▶ _WORK INSTRUCTIONS_:
Every line below that holds "LOGIN" must be copied.

:: SUPPLIED RECORDS

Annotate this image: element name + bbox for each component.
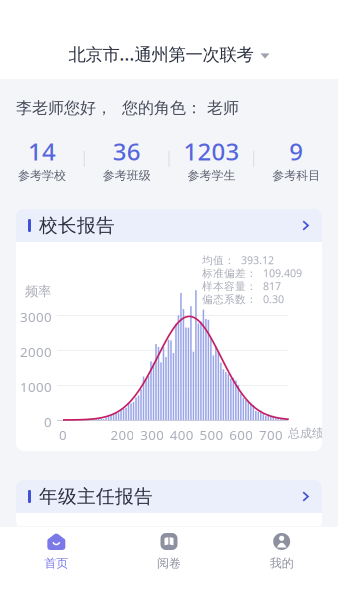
button[interactable]: 校长报告	[16, 209, 322, 242]
staticText: 李老师您好， 您的角色： 老师	[16, 98, 239, 118]
staticText: 年级主任报告	[39, 485, 153, 508]
staticText: 700	[259, 426, 283, 444]
staticText: 参考科目	[272, 168, 320, 183]
staticText: 均值： 393.12	[202, 253, 274, 267]
staticText: 2000	[20, 343, 52, 361]
staticText: 样本容量： 817	[202, 279, 281, 293]
staticText: 600	[229, 426, 253, 444]
staticText: 标准偏差： 109.409	[202, 266, 302, 280]
staticText: 3000	[20, 308, 52, 326]
button[interactable]: 我的	[225, 533, 338, 581]
staticText: 500	[200, 426, 224, 444]
staticText: 0	[59, 426, 67, 444]
staticText: 0	[44, 413, 52, 431]
staticText: 阅卷	[157, 556, 181, 571]
staticText: 参考学生	[187, 168, 235, 183]
staticText: 我的	[270, 556, 294, 571]
staticText: 参考学校	[18, 168, 66, 183]
button[interactable]: 北京市...通州第一次联考	[0, 39, 338, 69]
button[interactable]: 首页	[0, 533, 113, 581]
staticText: 总成绩	[288, 426, 324, 441]
staticText: 偏态系数： 0.30	[202, 292, 284, 306]
staticText: 北京市...通州第一次联考	[68, 42, 254, 66]
staticText: 1000	[20, 378, 52, 396]
staticText: 9	[289, 135, 303, 167]
staticText: 300	[140, 426, 164, 444]
button[interactable]: 阅卷	[113, 533, 225, 581]
staticText: 参考班级	[103, 168, 151, 183]
staticText: 校长报告	[39, 214, 115, 237]
staticText: 14	[28, 135, 56, 167]
staticText: 首页	[44, 556, 68, 571]
staticText: 400	[170, 426, 194, 444]
staticText: 频率	[25, 283, 51, 299]
staticText: 200	[110, 426, 134, 444]
staticText: 1203	[183, 135, 239, 167]
staticText: 36	[113, 135, 141, 167]
button[interactable]: 年级主任报告	[16, 480, 322, 513]
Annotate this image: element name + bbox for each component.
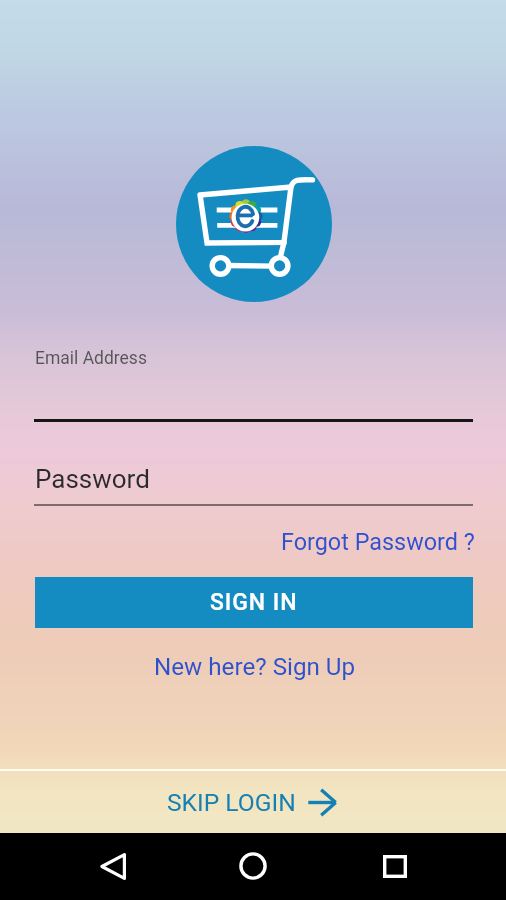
staticText: SKIP LOGIN	[167, 788, 296, 817]
button[interactable]: Recents	[363, 834, 427, 898]
button[interactable]: New here? Sign Up	[154, 653, 356, 681]
button[interactable]: SIGN IN	[35, 577, 473, 628]
button[interactable]: Forgot Password ?	[281, 528, 475, 555]
button[interactable]: Back	[81, 834, 145, 898]
staticText: Forgot Password ?	[281, 528, 475, 555]
staticText: New here? Sign Up	[154, 653, 356, 681]
staticText: Email Address	[35, 348, 147, 369]
button[interactable]: Home	[221, 834, 285, 898]
button[interactable]: SKIP LOGIN	[0, 771, 506, 833]
staticText: SIGN IN	[210, 589, 298, 616]
staticText: Password	[35, 464, 150, 494]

::::

▶ _SOLUTION FOR THIS TASK_:
staticText: SKIP LOGIN	[167, 788, 296, 817]
button[interactable]: SKIP LOGIN	[0, 771, 506, 833]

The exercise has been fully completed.